脱下外衣,里面的薄衫湿黏地贴在身上,乔咿浑然不知。
方盐心大,嘟囔着:“天又不热。”
老言推门而入,看到乔咿,对还贴在耳边的手机道:“人在我这啊。”又对乔咿抬抬下巴,“怎么不接周总电话?”
他挤眼:“手机忘带了?”
听到周总这两个字,乔咿像是终于通上了电,使劲点头:“嗯!我今天没带手机!”
老言视线掠过她手里的手机,把自己的给她:“周总找你。
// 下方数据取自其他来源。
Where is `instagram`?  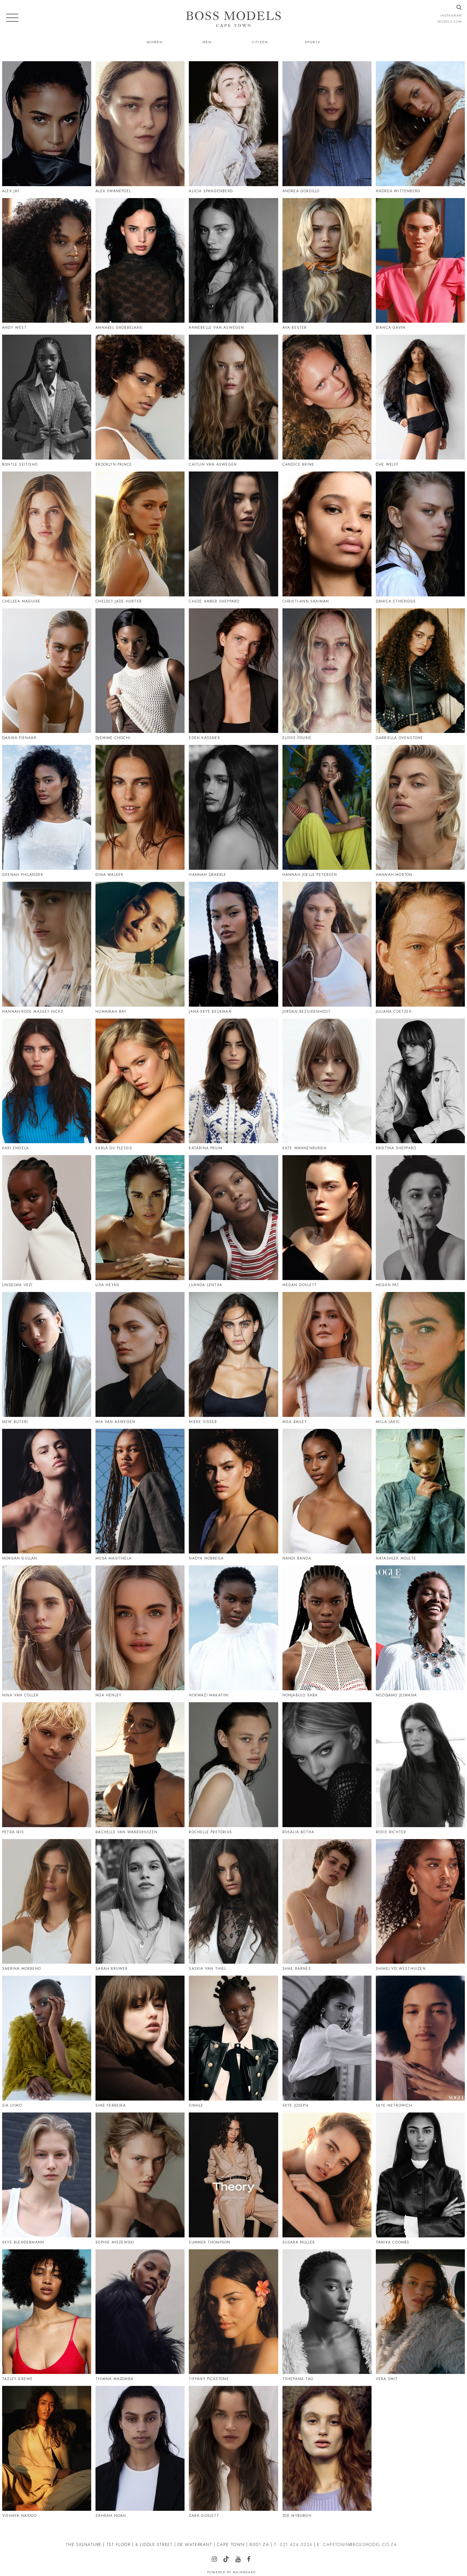 instagram is located at coordinates (451, 15). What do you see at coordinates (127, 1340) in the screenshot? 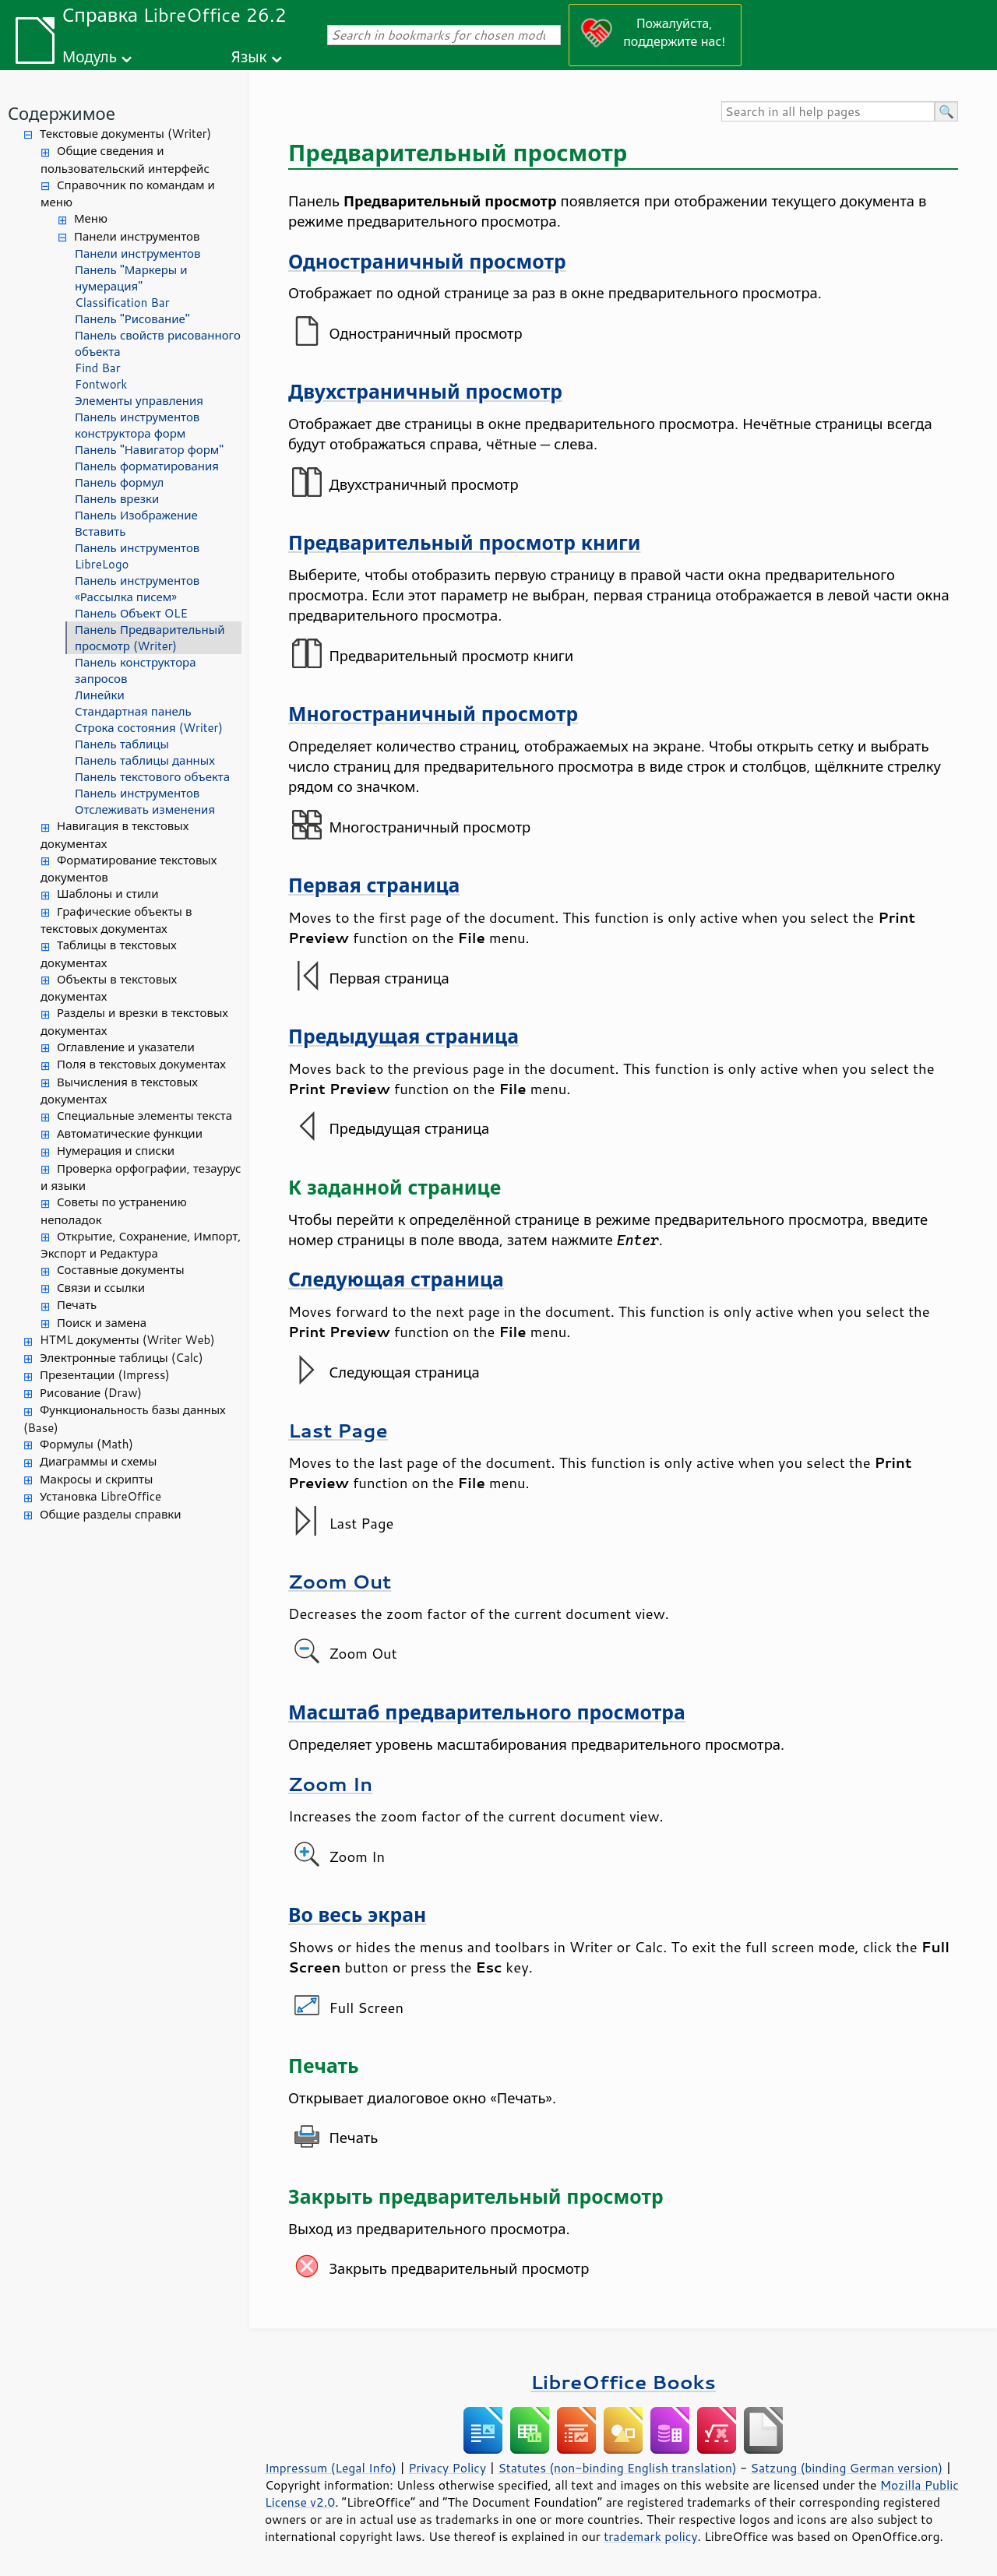
I see `HTML документы (Writer Web)` at bounding box center [127, 1340].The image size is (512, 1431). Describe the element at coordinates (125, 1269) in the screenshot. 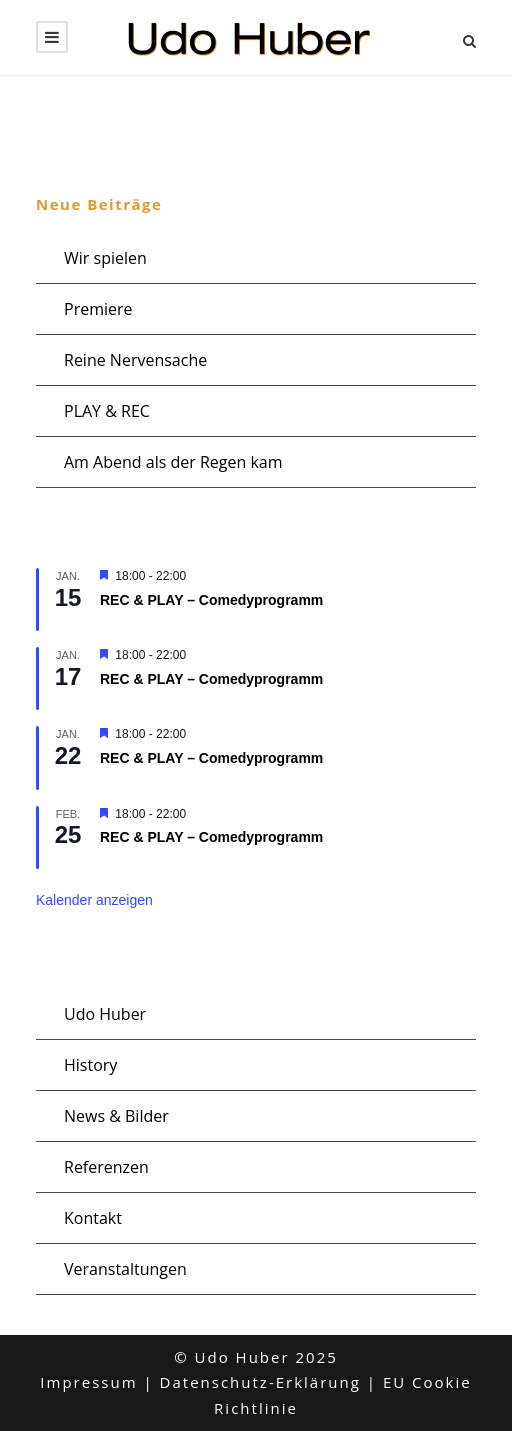

I see `Veranstaltungen` at that location.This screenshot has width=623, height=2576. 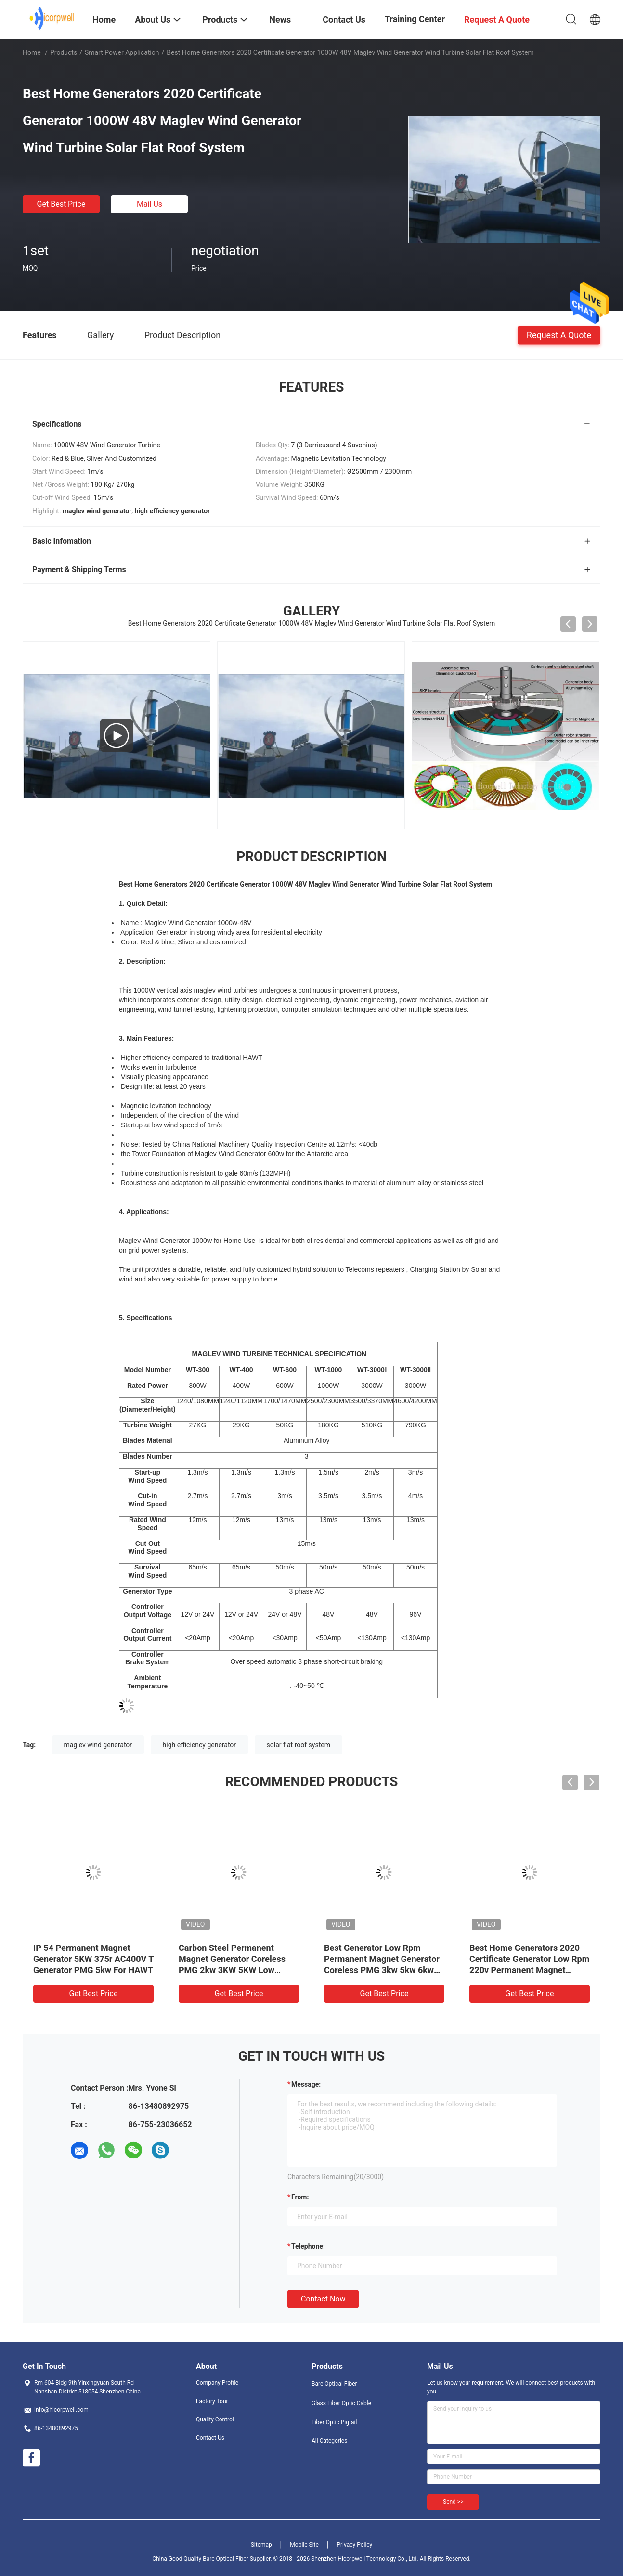 What do you see at coordinates (415, 19) in the screenshot?
I see `Training Center` at bounding box center [415, 19].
”
“喂,喂?”
电话里的男人重复了两遍。
乔咿喉间酸涩,用力咬着下唇,血腥味蔓延到嘴里,她用了纯熟的发声技巧,出口时声音还是颤了。
“是我。”只能尽量让话简短。
“没带手机?”与她相比,周予白语气轻松。
乔咿握紧电话:“嗯。”
说罢马上又患得患失,觉得太简短反倒令他生疑,她又说:“早上出来急,我忘记了。”
“哦——”周予白语气拖长,“还以为是小乔咿烦我了。”
乔咿很轻地笑了一下:“我没有。”
周予白道:“那么我发的微信你肯定也没看见了?”
“你发的什么呀?”
这几日忙完工作,再累再困,乔咿睡前躺在床上,也总要跟周予白通几句话。有时谁都舍不得先挂电话,说着说着就睡着了,醒来时电话还通着。电话那头有时候是静的,他也睡着了。但大多时,乔咿都能听到类似翻阅纸张的声音,他还在加班。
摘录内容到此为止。